Where the outputs have been used:

The outputs are currently being used by poor farmers, women self help groups, and NGOs in the project villages Jalalapuram, Lingareddypalli, Talupuru, Nusikotalu, Antaraganga and Jonnalakothapalli in Ananthapur district on the Deccan Plateau of India. Based on reconnaissance surveys it was found that improved groundnut cultivar ICGV 91114 is grown in more than 120 villages covering 4 districts in Andhra Pradesh and 3 districts in Karnataka. Two-thirds of the villages are located in Ananthapur district. The location of these villages was recorded using GPS instrument. The number of farmers involved in production of the improved variety was estimated to be more than 10,000. A majority of the villages are located in the low-to-medium rainfall mandals (cluster of villages) indicating the importance of this cultivar for resource poor farmers in marginal environments. According to informal information the IDM output has been successfully used in theses states. Farmers from the states of Karnataka and Tamil Nadu who have attended the IDM Field Days conducted during 2003-05 have also adopted the technology in their respective villages with minimal support from the project.
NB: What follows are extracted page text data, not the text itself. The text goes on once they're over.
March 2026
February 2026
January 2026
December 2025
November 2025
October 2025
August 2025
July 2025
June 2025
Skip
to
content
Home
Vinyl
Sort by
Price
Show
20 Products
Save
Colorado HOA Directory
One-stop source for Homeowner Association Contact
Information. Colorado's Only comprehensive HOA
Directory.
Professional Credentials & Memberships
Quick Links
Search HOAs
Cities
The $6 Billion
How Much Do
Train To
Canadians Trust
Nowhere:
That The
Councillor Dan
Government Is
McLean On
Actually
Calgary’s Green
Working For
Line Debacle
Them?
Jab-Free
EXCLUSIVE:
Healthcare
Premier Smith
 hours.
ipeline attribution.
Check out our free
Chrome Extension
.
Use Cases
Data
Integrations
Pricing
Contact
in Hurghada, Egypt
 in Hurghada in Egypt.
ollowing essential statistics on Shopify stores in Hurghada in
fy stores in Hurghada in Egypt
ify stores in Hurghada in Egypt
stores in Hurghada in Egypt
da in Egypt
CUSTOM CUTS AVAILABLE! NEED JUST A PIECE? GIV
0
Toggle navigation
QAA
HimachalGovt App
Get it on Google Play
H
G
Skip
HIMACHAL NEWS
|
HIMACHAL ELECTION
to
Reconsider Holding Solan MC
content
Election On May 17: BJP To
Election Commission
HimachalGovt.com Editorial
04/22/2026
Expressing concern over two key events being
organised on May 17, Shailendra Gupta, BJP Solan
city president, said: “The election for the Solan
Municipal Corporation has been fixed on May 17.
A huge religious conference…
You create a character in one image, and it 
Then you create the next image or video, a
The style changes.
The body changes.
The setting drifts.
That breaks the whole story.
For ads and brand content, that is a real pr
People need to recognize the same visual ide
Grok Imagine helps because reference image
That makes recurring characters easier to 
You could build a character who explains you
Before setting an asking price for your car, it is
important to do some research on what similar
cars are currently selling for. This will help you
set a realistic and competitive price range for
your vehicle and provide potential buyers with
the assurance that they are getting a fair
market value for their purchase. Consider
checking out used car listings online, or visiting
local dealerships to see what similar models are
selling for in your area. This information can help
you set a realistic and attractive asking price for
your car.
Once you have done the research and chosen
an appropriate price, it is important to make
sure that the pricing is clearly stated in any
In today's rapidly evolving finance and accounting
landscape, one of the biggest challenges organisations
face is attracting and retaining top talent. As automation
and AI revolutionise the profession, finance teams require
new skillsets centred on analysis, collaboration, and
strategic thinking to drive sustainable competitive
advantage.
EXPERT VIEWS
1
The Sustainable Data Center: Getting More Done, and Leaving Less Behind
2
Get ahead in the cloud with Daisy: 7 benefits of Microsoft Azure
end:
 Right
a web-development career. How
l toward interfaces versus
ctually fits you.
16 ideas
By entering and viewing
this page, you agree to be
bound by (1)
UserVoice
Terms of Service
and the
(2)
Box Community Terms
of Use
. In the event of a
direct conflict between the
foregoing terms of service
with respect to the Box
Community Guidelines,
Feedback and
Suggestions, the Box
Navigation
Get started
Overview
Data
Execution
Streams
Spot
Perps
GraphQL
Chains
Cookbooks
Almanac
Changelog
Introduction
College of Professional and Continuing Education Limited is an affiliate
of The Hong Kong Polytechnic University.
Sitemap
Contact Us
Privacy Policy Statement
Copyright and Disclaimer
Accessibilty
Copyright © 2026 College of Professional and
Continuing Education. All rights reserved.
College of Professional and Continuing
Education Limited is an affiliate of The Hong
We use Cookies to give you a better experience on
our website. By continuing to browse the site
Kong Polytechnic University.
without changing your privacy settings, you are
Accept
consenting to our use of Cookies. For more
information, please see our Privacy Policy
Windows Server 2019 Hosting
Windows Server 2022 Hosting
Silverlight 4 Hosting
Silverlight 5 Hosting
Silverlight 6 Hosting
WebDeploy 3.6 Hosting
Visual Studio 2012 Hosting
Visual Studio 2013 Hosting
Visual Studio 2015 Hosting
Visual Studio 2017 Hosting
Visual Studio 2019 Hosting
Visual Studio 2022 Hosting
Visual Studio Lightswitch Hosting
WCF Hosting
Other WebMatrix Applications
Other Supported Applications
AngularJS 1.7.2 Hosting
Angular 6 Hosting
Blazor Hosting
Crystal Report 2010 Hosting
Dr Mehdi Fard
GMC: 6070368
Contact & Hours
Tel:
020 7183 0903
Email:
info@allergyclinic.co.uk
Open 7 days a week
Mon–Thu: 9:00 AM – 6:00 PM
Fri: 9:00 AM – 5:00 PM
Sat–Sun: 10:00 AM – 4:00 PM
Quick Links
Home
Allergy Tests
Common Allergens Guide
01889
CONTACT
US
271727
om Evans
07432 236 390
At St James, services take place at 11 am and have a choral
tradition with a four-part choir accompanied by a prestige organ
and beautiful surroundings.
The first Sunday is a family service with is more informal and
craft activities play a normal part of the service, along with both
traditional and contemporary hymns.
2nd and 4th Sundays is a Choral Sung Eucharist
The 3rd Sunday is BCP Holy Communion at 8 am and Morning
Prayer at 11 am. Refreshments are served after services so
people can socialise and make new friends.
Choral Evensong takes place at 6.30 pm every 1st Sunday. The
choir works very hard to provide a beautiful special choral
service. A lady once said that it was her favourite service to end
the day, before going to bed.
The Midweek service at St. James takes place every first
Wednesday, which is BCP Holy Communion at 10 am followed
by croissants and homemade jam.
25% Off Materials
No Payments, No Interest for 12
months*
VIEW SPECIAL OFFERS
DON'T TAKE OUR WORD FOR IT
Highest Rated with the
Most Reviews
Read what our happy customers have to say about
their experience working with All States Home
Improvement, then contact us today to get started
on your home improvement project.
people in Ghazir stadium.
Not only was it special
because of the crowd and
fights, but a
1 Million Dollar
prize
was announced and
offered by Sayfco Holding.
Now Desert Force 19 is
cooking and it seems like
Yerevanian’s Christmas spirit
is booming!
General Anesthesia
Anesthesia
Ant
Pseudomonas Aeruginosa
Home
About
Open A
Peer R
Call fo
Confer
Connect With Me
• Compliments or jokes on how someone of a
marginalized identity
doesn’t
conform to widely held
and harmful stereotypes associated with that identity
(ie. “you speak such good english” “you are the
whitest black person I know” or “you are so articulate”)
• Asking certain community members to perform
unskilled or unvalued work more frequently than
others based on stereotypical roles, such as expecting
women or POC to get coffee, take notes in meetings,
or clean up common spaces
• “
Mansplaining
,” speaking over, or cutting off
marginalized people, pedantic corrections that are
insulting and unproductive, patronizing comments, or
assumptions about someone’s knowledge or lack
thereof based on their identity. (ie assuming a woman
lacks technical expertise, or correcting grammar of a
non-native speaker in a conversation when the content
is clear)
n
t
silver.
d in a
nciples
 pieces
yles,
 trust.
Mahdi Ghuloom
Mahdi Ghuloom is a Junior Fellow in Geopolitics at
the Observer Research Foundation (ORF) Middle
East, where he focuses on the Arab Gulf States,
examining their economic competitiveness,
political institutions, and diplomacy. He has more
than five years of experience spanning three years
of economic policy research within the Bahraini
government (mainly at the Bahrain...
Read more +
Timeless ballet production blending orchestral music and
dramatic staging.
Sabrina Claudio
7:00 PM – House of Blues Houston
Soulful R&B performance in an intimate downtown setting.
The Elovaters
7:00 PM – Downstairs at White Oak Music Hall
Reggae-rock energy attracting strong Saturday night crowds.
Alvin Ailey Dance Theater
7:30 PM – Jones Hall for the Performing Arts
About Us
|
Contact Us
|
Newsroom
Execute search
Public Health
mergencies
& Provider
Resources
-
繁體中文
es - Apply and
The Technology spread rapidly during the life of the project (last two phases from 2003-2006) across villages and districts in a progressive manner ie, 2180 farmers in 2001, 3230 farmers in 2003, 5650 farmers in 2003, and 8940 farmers in 2004 and 2005.

Scale of Current Use:

More than 10,000 farmers were estimated to be currently using the IDM technology during the 2006 rainy season.  At the current rate of expansion, it is estimated that some 80,000 hectares - about 10% of the total crop area (800,000 hectare) - in the district of Ananthapur alone will be under IDM technology and its important component cultivar ICGV 91114 by 2011.  It will also expand into the adjoining states of Tamil Nadu and Karnataka in the Deccan Plateau of India. Its usage is still spreading from farmer to farmer, through NGOs, and through village-level self help groups.  However, non-availability of seeds, need for further on-farm validation of IDM technology in participation with farmers, village level hands-on IDM training and awareness camps, and establishment of IDM orientation schools are the major constraints in the exponential spread of IDM technology to new villages, mandals, districts and states on the Deccan Plateau.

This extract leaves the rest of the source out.